Welcome to MSDN Blogs Sign in | Join | Help

Deep dive: how Groove Forms synchronizes data

As I mentioned earlier, Groove's essential magic is that all members of a workspace see the same information in the space.  That's maintained even though members can work offline (each member has a copy of each of their workspaces, so all the information is available when you're disconnected, and you can work in the space regardless of network connectivity), or be in separate companies behind firewalls.  And there's no central server; none of your workspace data is permanently stored anywhere else than on the machines of the workspace members.  The synchronization happens automatically, immediately, and is extremely resilient; it's designed to be "sufficiently advanced".

There's lots of depth in the mechanics, and I don't plan to dive into all of it.  (If you want reading material, try the product docs, or even look up the patent numbers on Groove's About box: 6446113, 6640241, 6859821).  But it'll be helpful to understand the overall structure of Groove and how it works.  (Standard "how-internals-work" disclaimer goes here.  I'm just writing down what I believe to be the case about how things work; it may not all be correct, and of course might change in the future too, so don't rely on this the way you'd use official documentation.)

Physically, each workspace is a database file; they're files with .XSS extension (and corresponding transaction logs), usually to be found under <user>\Local Settings\Application Data\Groove Networks\Groove\accounts\<id>\telespaces.  These databases are encrypted (with your account key).  The file format is Groove-developed; essentially each XSS file is a collection of binary and/or XML documents.  There's a Groove subsystem called Storage Manager which is responsible for reading and writing the databases on disk, managing the transaction integrity, and so on.
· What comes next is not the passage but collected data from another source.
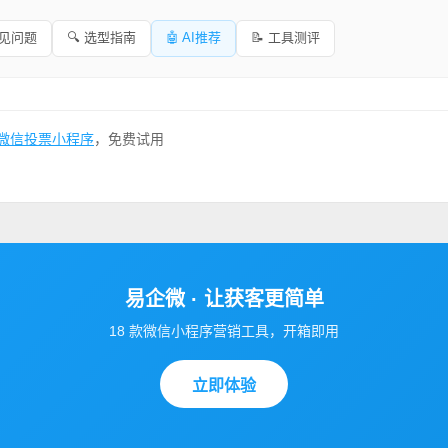
常见问题
🔍 选型指南
🤖 AI推荐
📝 工具测评
微信投票小程序
，免费试用
易企微 · 让获客更简单
18 款微信小程序营销工具，开箱即用
立即体验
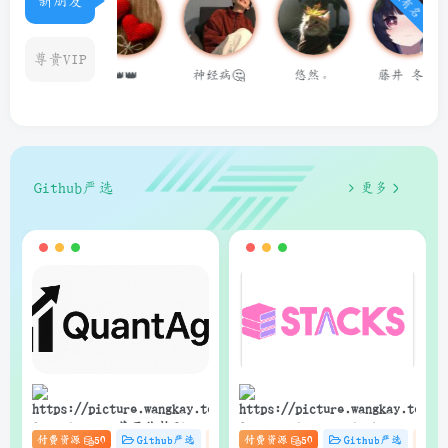
新朋友
尊贵VIP
神经病🤔
悠然。
藤井 冬弥
用户14624686
qq15
Github严选
更多
狗子
狗子
QuantAgent：基于价格驱动
Stacks：Anna’s Archive
付费资源
50
Github严选
杂货铺
付费资源
# zibll
50
# C
Github严选
# AI
杂
的多智能体 LLM 高频交易分
电子书快速下载的轻量级管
Your Groove account is also stored in an XSS database file (id.xss).  Actually, the "account telespace" shares lots of characteristics with regular Groove workspaces; it's a distributed database in exactly the same way, so you can have your whole Groove account installed on multiple devices, which will all keep in sync.

Synchronization is performed by a subsystem called Dynamics Manager, reading and writing to the network via a subsystem called Communications Manager.  But to understand Dynamics, we should first take apart a workspace and peek inside.

The workspace is a container for Tools (there's a ToolContainer COM component which implements tool-containing-stuff).  We've already seen some of the user-visible tools; and there are several invisible tools too;  one to manage the member list, one for managing the tabs which display UI (the RootDisplay tool), and a few others.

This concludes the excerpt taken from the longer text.